経済的効率性において、関税を課すことは愚策とは言わないが、最善とは決して言えない。
最善はやはり自由貿易化である。
政治的な利益形成を理由に関税を課すことは、次善の策とは言われているので、間違った選択であると切り捨てることは出来ない。
だが、やはりヒトやモノの行き来に制限が掛かってしまうのは避けようのない事実だ。
コレだけの課税はやり過ぎのような気がする。
金銭による差別は完全な悪政と言えるし。
他の冒険者を見ていないから甘く考えてしまっているだけなのかな。
それが不当だと声を上げる人はいないのだろうか。
悩むが実際目の当たりにしなければ答えは出ない。
とりあえず目下の問題は、俺の入国税をどうするかということだ。
アルベルト達への支払いに、カノンに作って貰った手持ちの大半を使ってしまった。
つまり、今の俺は金の元となる素材は持っていても、現ナマを持たない、貧乏人だ。
当然俺も、この国の市民権を持っているわけがないので、アルベルトと同様の金額を支払う必要があるだろう。
……そんな大金、あったかな。
ポケットの中をガソゴソ探ろうとしたらカノンに、その必要はないと、アルベルトが手にした銀貨もしまうように促される。

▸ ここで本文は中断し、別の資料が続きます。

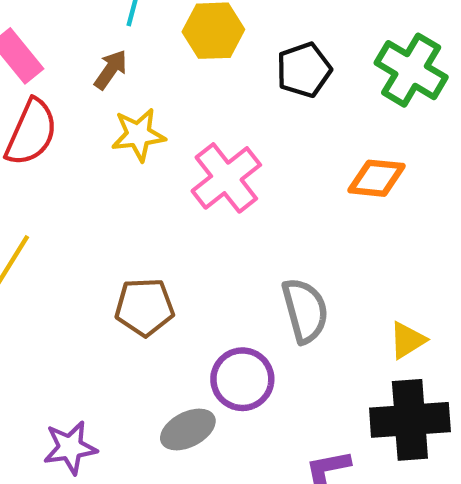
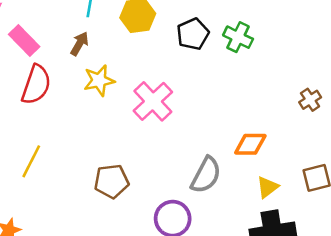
green cross: (411, 70) -> (238, 37), moved, size x0.7
orange diamond: (377, 178) -> (250, 144), moved
gray semicircle: (305, 310) -> (206, 175), turned 48

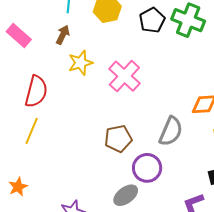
green cross: (238, 37) -> (188, 20), size x1.4
red semicircle: (36, 85) -> (36, 92), moved
brown pentagon: (112, 181) -> (118, 139), moved

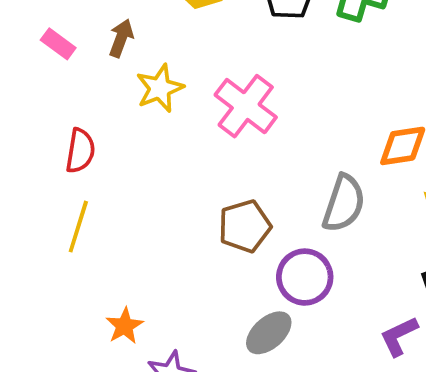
pink rectangle: (19, 35) -> (58, 44), moved, size x0.7
red semicircle: (36, 92) -> (80, 151), size x0.7
orange star: (18, 187) -> (125, 326), moved

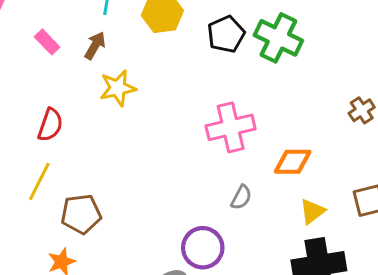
pink cross: (246, 106) -> (231, 127), moved, turned 30
gray semicircle: (344, 203) -> (241, 197), size x0.6
brown pentagon: (245, 226) -> (81, 214), moved

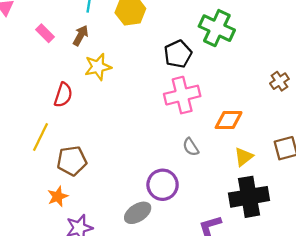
black pentagon: (226, 34) -> (178, 54), moved
red semicircle: (50, 125) -> (63, 95), moved
gray semicircle: (241, 197) -> (191, 147), turned 120

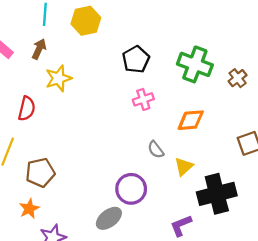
green cross: (217, 28) -> (195, 64), moved
pink cross: (182, 95) -> (143, 99), size x0.6
yellow triangle: (244, 157) -> (184, 167), moved

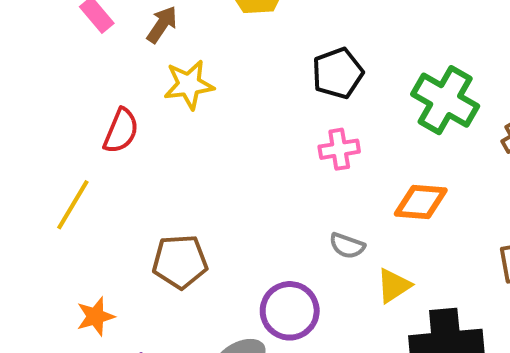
gray semicircle: (156, 150) -> (347, 246), turned -42
brown pentagon: (40, 173) -> (180, 262), moved

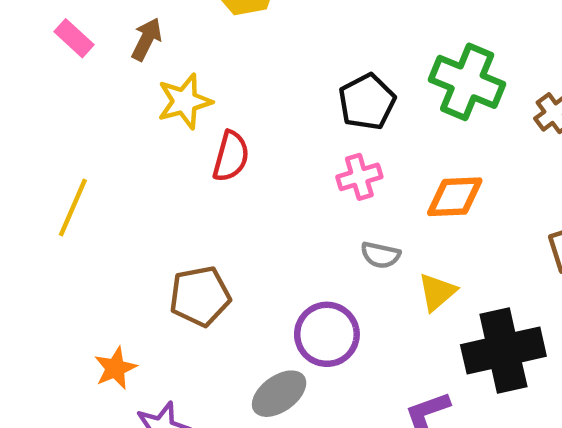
black pentagon: (338, 73) -> (367, 102), moved
red semicircle: (121, 131) -> (231, 156), moved
pink cross: (339, 149) -> (359, 177), moved
yellow line: (73, 205) -> (73, 207), moved

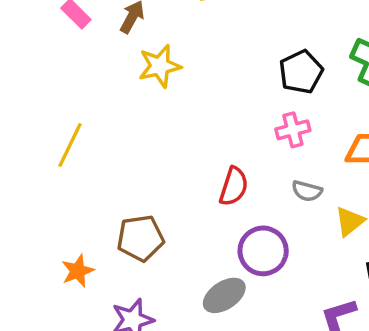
red semicircle: (231, 156) -> (234, 186), moved
brown pentagon: (200, 296) -> (140, 238), moved
orange star: (115, 368) -> (78, 271), moved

王都の他、彼の顔が認識されている都市なら、たぶん連れも含めて入国税は徴収されないそうだ。
少なくとも、今まで支払いを要求されたことはないという。
おぉ!
多分って一言が怖いが、それって顔パスってヤツですか!?
興奮もソコソコに、入るのは一緒だから支払わなくても良いけど、王都を立つのは別々になるだろうから出国税は必要だから注意しろ、とアルベルトに言っててたまげた。
入るのにも出るのにもお金いるのかよ。
いや、かつて旅行をするに当たって外国へ繰り出す場合、国際観光旅客税と言うものがチケット代に上乗せされた状態で自然と旅行客に課せられていた。
アレは軍や国賓以外のすべての者に支払いを義務付けていたものだ。
そう考えれば、入国にせよ出国にせよ、カノンは国際的なVIPだろうし、それの伴となれば恩恵にあやかれるのも納得だ。
立場的にチートなヤツがいると旅がとっても楽になっていいね。
実際には顔パスと言うよりも、胸につけた霊玉と、あらかじめ出していた杖を確認した門兵が敬礼をしていた。
身分証代わりの霊玉提示で面倒臭い入国審査は免除される、と言った感じのようだ。
カノンの持っているサイズの霊玉、しかも透き通った風属性の色に染まっているもの、となったらそうそうないだろうしね。